My Trip To the Frank and Son’s Collectible Show
By: Chris Darkes - June 18, 2015
Category : Toys/Nostalgia
Because I’m such an action figure nerd, I had to find a way to get back to Frank and Son’s Collectible Show. So this past Saturday, that’s exactly what I did. The place is the combination of a swap meet and a collectibles store all wrapped up into one massive toy box. Since parking is sparse, it’s best to get there early. Although we arrived an hour after the place opened, I lucked out and found parking not terribly far away.
From the outside, it’s a giant warehouse (located in an industrial complex) with a ton of people funneling through. The place was already buzzing with energy and people hungry to open their wallets.

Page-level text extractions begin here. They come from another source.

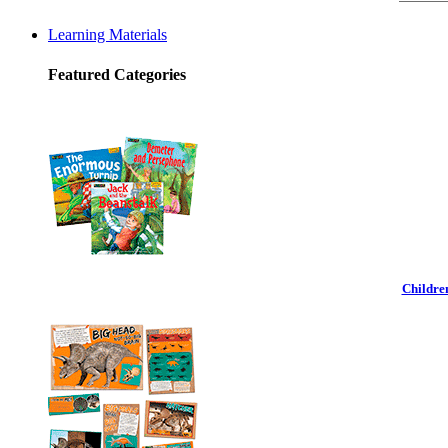
Learning Materials
Featured Categories
Childre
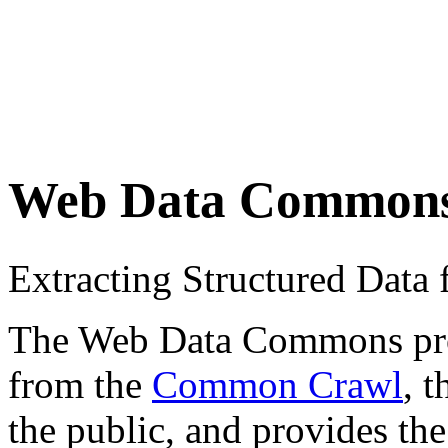
Web Data Common
Extracting Structured Dat
The Web Data Commons proje
from the
Common Crawl
, 
the public, and provides the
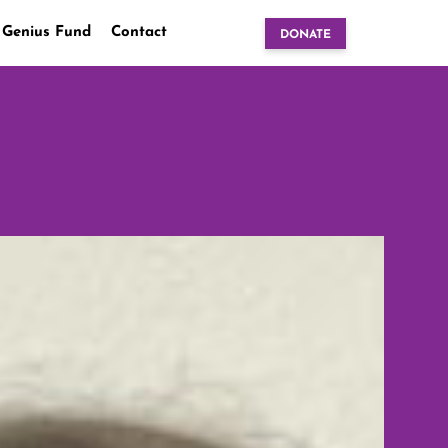
 Genius Fund
Contact
DONATE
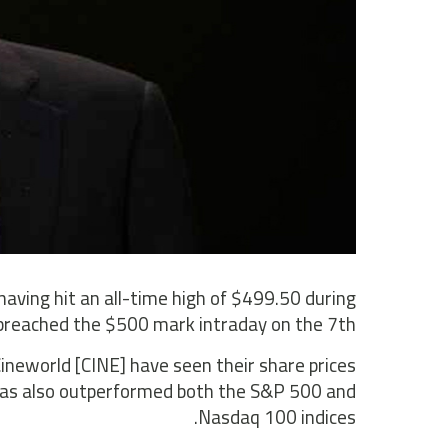
 having hit an all-time high of $499.50 during
breached the $500 mark intraday on the 7th.
neworld [CINE] have seen their share prices
 has also outperformed both the S&P 500 and
Nasdaq 100 indices.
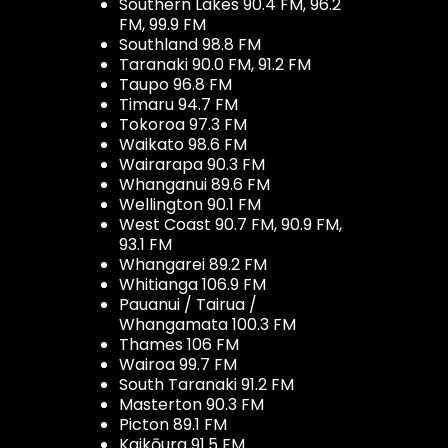
Southern Lakes 90.4 FM, 96.2
FM, 99.9 FM
Southland 98.8 FM
Taranaki 90.0 FM, 91.2 FM
Taupo 96.8 FM
Timaru 94.7 FM
Tokoroa 97.3 FM
Waikato 98.6 FM
Wairarapa 90.3 FM
Whanganui 89.6 FM
Wellington 90.1 FM
West Coast 90.7 FM, 90.9 FM,
93.1 FM
Whangarei 89.2 FM
Whitianga 106.9 FM
Pauanui / Tairua /
Whangamata 100.3 FM
Thames 106 FM
Wairoa 99.7 FM
South Taranaki 91.2 FM
Masterton 90.3 FM
Picton 89.1 FM
Kaikōura 91.5 FM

The smartest thing you can do is pick a corner and snake you’re way across, otherwise you’ll lose you’re bearings and won’t remember where you started. Because we entered through the trading card section, we thought it would be best to head towards the opposite end, where in my opinion the real good stuff is located.
As we made our way over to the other end, we noticed they had a few beverage vendors who were also selling ice cream sandwiches, snow cones, and everything else you loved as a kid (maybe those orange sherbet push pops)? We didn’t stop for anything because 1) our hearts were set on Portillos afterwards and 2) the thought of an ice cream sandwich at 9 A.M. didn’t really appeal to me. So we made out way into the crowd.
Now I’m a little biased in the fact that I do have a favorite booth. But I knew that it’s somewhere in the middle and would have to bide my time before I found it. Before I got to it however, I did see a bunch of things I thought were worth noting. I’ve never been to Comic Con, but I’ve seen photos — this honestly feels like a mini Comic Con, albeit a scaled down version. They have a lot of exclusives and little niche pieces that are hard to find…
A convention exclusive signed Stan Lee POP figure, rare comic books, Star Wars playsets, and in the most obscure and disturbing scene from Pulp Fiction, “The Gimp.” If you’re not familiar with this scene, skip right over to the next paragraph.
We passed by another section selling Topps wax packs that reminded me of my eleven-year-old self biking over to this collectibles shop where I used to spend hours looking at rows of cards behind glass cases similar to these. Each came with the most stale piece of bubble gum inside. I’d love to know the history behind that.
The next stop was almost as good as my favorite booth, except for the fact that at this booth, you can’t purchase the items in the display cases. Most of them are one-of-a-kind custom figures. But I managed to take some photos to show how realistic everything looks.
The attention to detail in the clothing and facial features really show someone took their time to create this piece. Next, one of my personal favorites, the Batman ’89 1/6th scale which can still be purchased at Sideshow.
I know a lot of people are still having debate over which Batman is better. It’s kind of a chicken or the egg type debate —I won’t go into that, but I will tell you both of these pieces do their respective movies complete justice. Also, Keaton for life.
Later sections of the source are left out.